[[ Data for review open ]]
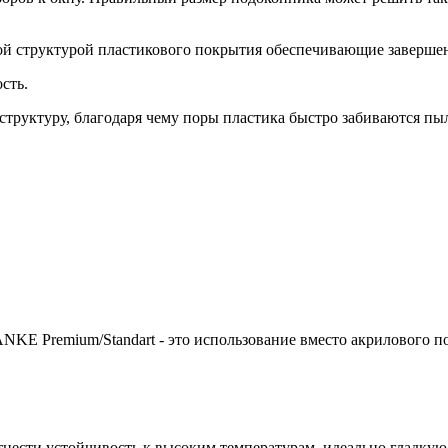
й структурой пластикового покрытия обеспечивающие заверше
сть.
руктуру, благодаря чему поры пластика быстро забиваются пыль
KE Premium/Standart - это использование вместо акрилового 
и устойчивость к высоким температурам, идеально гладкую гл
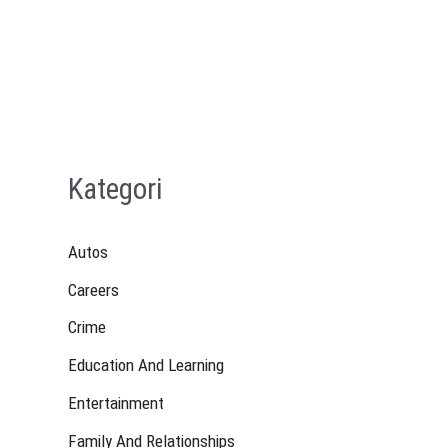
Kategori
Autos
Careers
Crime
Education And Learning
Entertainment
Family And Relationships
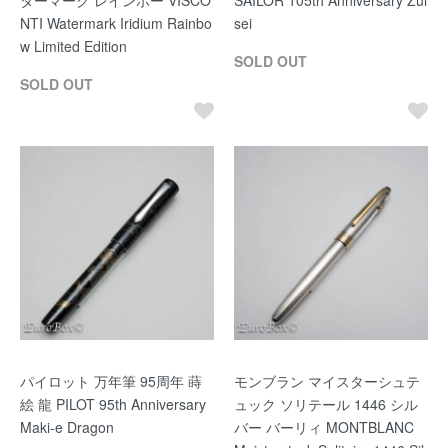
ターマーク レインボー VISCO
SAILOR 105th Anniversary Zui
NTI Watermark Iridium Rainbo
sei
w Limited Edition
SOLD OUT
SOLD OUT
パイロット 万年筆 95周年 蒔
モンブラン マイスターシュテ
絵 龍 PILOT 95th Anniversary
ュック ソリテール 1446 シル
Maki-e Dragon
バー バーリィ MONTBLANC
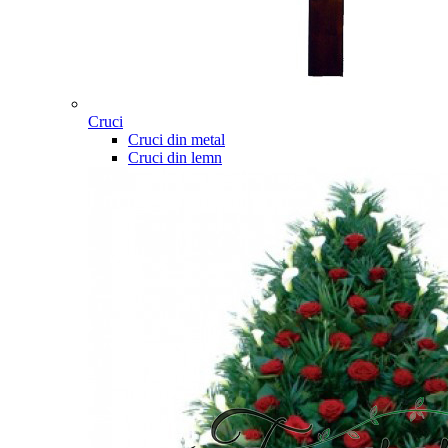
Cruci
Cruci din metal
Cruci din lemn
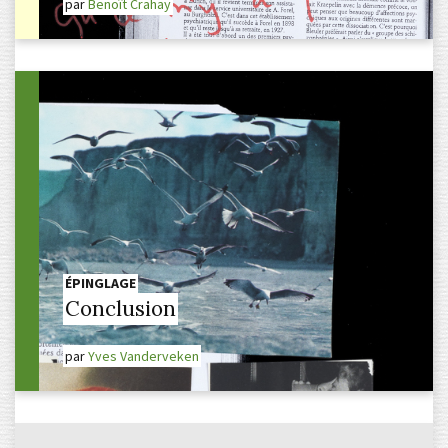
par
Benoît Crahay
ÉPINGLAGE
Conclusion
par
Yves Vanderveken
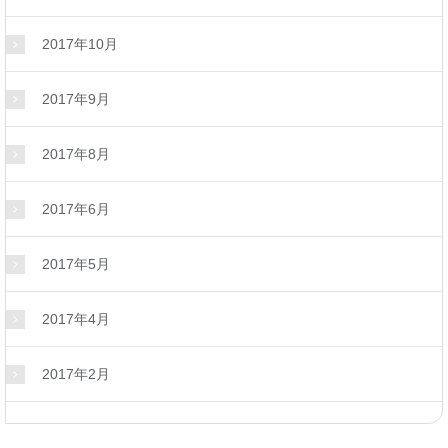
2017年10月
2017年9月
2017年8月
2017年6月
2017年5月
2017年4月
2017年2月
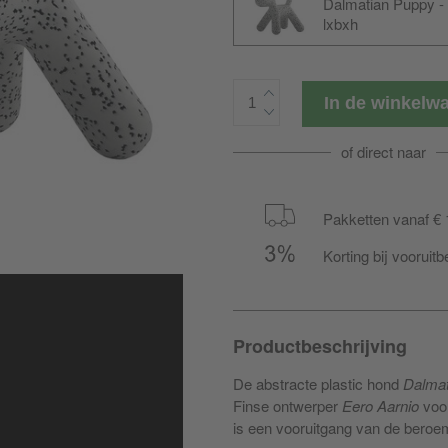
Dalmatian Puppy -
lxbxh
In de winkel
of direct naar
Pakketten vanaf € 
Korting bij vooruitb
Productbeschrijving
De abstracte plastic hond
Dalmat
Finse ontwerper
Eero Aarnio
voo
is een vooruitgang van de bero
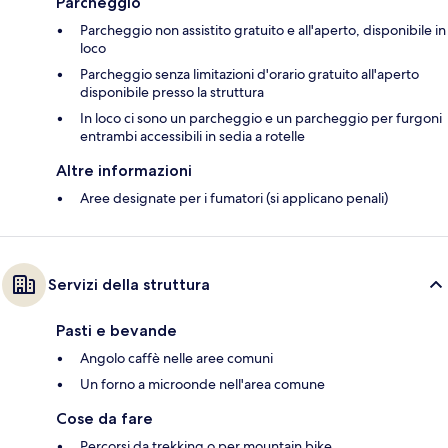
Parcheggio
Parcheggio non assistito gratuito e all'aperto, disponibile in
loco
Parcheggio senza limitazioni d'orario gratuito all'aperto
disponibile presso la struttura
In loco ci sono un parcheggio e un parcheggio per furgoni
entrambi accessibili in sedia a rotelle
Altre informazioni
Aree designate per i fumatori (si applicano penali)
Servizi della struttura
Pasti e bevande
Angolo caffè nelle aree comuni
Un forno a microonde nell'area comune
Cose da fare
Percorsi da trekking o per mountain bike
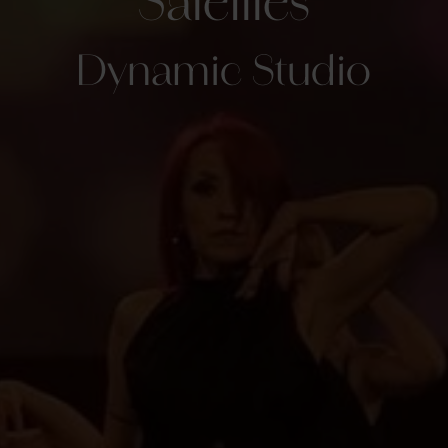
Saleilles
Dynamic Studio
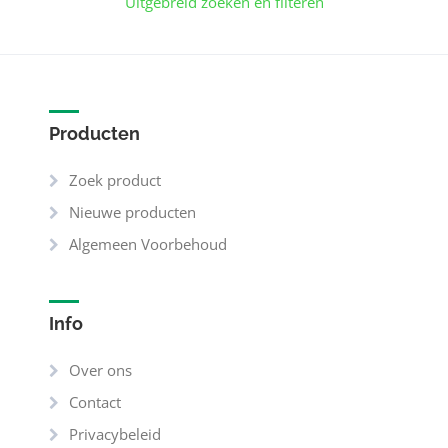
Uitgebreid zoeken en filteren
Producten
Zoek product
Nieuwe producten
Algemeen Voorbehoud
Info
Over ons
Contact
Privacybeleid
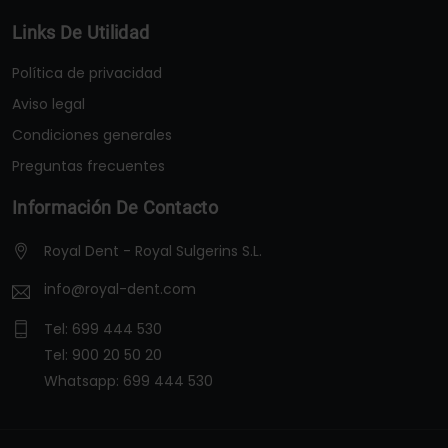
Links De Utilidad
Política de privacidad
Aviso legal
Condiciones generales
Preguntas frecuentes
Información De Contacto
Royal Dent - Royal Sulgerins S.L.
info@royal-dent.com
Tel:
699 444 530
Tel:
900 20 50 20
Whatsapp:
699 444 530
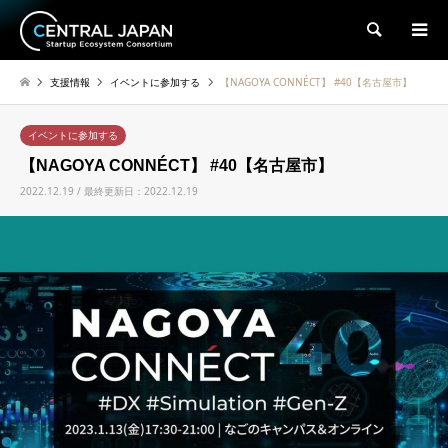
検索
支援情報
イベントに参加する
【NAGOYA CONNÉCT】 #40【名古屋市】
イベントに参加する
【NAGOYA CONNÉCT】 #40【名古屋市】
2022.12.19 / 最終更新日：2022.12.19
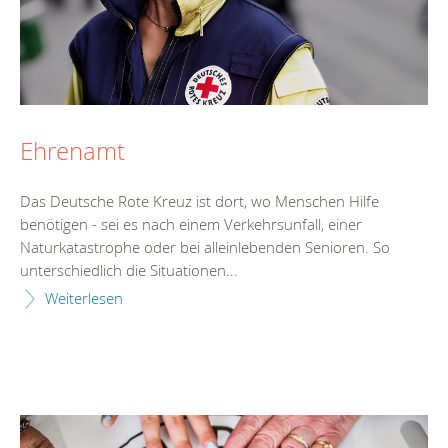
Ehrenamt
Das Deutsche Rote Kreuz ist dort, wo Menschen Hilfe
benötigen - sei es nach einem Verkehrsunfall, einer
Naturkatastrophe oder bei alleinlebenden Senioren. So
unterschiedlich die Situationen...
Weiterlesen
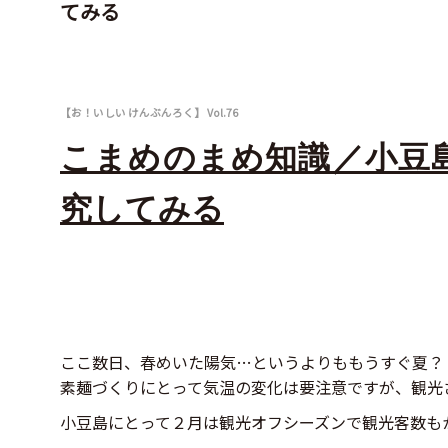
てみる
【お！いしい けんぶんろく】 Vol.76
こまめのまめ知識／⼩⾖
究してみる
ここ数日、春めいた陽気…というよりももうすぐ夏？
素麺づくりにとって気温の変化は要注意ですが、観光
小豆島にとって２月は観光オフシーズンで観光客数も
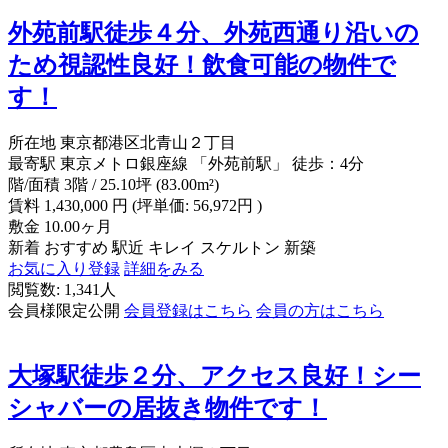
外苑前駅徒歩４分、外苑西通り沿いの
ため視認性良好！飲食可能の物件で
す！
所在地
東京都港区北青山２丁目
最寄駅
東京メトロ銀座線 「外苑前駅」 徒歩：4分
階/面積
3階 / 25.10坪 (83.00m²)
賃料
1,430,000
円
(坪単価: 56,972円 )
敷金
10.00ヶ月
新着
おすすめ
駅近
キレイ
スケルトン
新築
お気に入り登録
詳細をみる
閲覧数: 1,341人
会員様限定公開
会員登録はこちら
会員の方はこちら
大塚駅徒歩２分、アクセス良好！シー
シャバーの居抜き物件です！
[[ Data for review closed ]]
What needs to be done
Each line above must be repeated exactly in the answer, with pictures omitted.

Your solution
й структурой пластикового покрытия обеспечивающие заверше
сть.
руктуру, благодаря чему поры пластика быстро забиваются пыль
KE Premium/Standart - это использование вместо акрилового 
и устойчивость к высоким температурам, идеально гладкую гл
Kategori
Autos
Careers
Crime
Education And Learning
Entertainment
Family And Relationships
ターマーク レインボー VISCO
SAILOR 105th Anniversary Zui
NTI Watermark Iridium Rainbo
sei
w Limited Edition
SOLD OUT
SOLD OUT
パイロット 万年筆 95周年 蒔
モンブラン マイスターシュテ
絵 龍 PILOT 95th Anniversary
ュック ソリテール 1446 シル
Maki-e Dragon
バー バーリィ MONTBLANC
Cruci
Cruci din metal
Cruci din lemn
par
Benoît Crahay
ÉPINGLAGE
Conclusion
par
Yves Vanderveken
2017年10月
2017年9月
2017年8月
2017年6月
2017年5月
2017年4月
2017年2月
Dalmatian Puppy -
lxbxh
In de winkel
of direct naar
Pakketten vanaf € 
Korting bij vooruitb
Productbeschrijving
De abstracte plastic hond
Dalmat
Finse ontwerper
Eero Aarnio
voo
is een vooruitgang van de bero
Parcheggio
Parcheggio non assistito gratuito e all'aperto, disponibile in
loco
Parcheggio senza limitazioni d'orario gratuito all'aperto
disponibile presso la struttura
In loco ci sono un parcheggio e un parcheggio per furgoni
entrambi accessibili in sedia a rotelle
Altre informazioni
Aree designate per i fumatori (si applicano penali)
Servizi della struttura
Pasti e bevande
Angolo caffè nelle aree comuni
Un forno a microonde nell'area comune
Cose da fare
Percorsi da trekking o per mountain bike
Saleilles
Dynamic Studio
Uitgebreid zoeken en filteren
Producten
Zoek product
Nieuwe producten
Algemeen Voorbehoud
Info
Over ons
Contact
Privacybeleid
Links De Utilidad
Política de privacidad
Aviso legal
Condiciones generales
Preguntas frecuentes
Información De Contacto
Royal Dent - Royal Sulgerins S.L.
info@royal-dent.com
Tel:
699 444 530
Tel:
900 20 50 20
Whatsapp:
699 444 530
検索
支援情報
イベントに参加する
【NAGOYA CONNÉCT】 #40【名古屋市】
イベントに参加する
【NAGOYA CONNÉCT】 #40【名古屋市】
2022.12.19 / 最終更新日：2022.12.19
Ehrenamt
Das Deutsche Rote Kreuz ist dort, wo Menschen Hilfe
benötigen - sei es nach einem Verkehrsunfall, einer
Naturkatastrophe oder bei alleinlebenden Senioren. So
unterschiedlich die Situationen...
Weiterlesen
てみる
【お！いしい けんぶんろく】 Vol.76
こまめのまめ知識／⼩⾖
究してみる
ここ数日、春めいた陽気…というよりももうすぐ夏？
素麺づくりにとって気温の変化は要注意ですが、観光
小豆島にとって２月は観光オフシーズンで観光客数も
外苑前駅徒歩４分、外苑西通り沿いの
ため視認性良好！飲食可能の物件で
す！
所在地
東京都港区北青山２丁目
最寄駅
東京メトロ銀座線 「外苑前駅」 徒歩：4分
階/面積
3階 / 25.10坪 (83.00m²)
賃料
1,430,000
円
(坪単価: 56,972円 )
敷金
10.00ヶ月
新着
おすすめ
駅近
キレイ
スケルトン
新築
お気に入り登録
詳細をみる
閲覧数: 1,341人
会員様限定公開
会員登録はこちら
会員の方はこちら
大塚駅徒歩２分、アクセス良好！シー
シャバーの居抜き物件です！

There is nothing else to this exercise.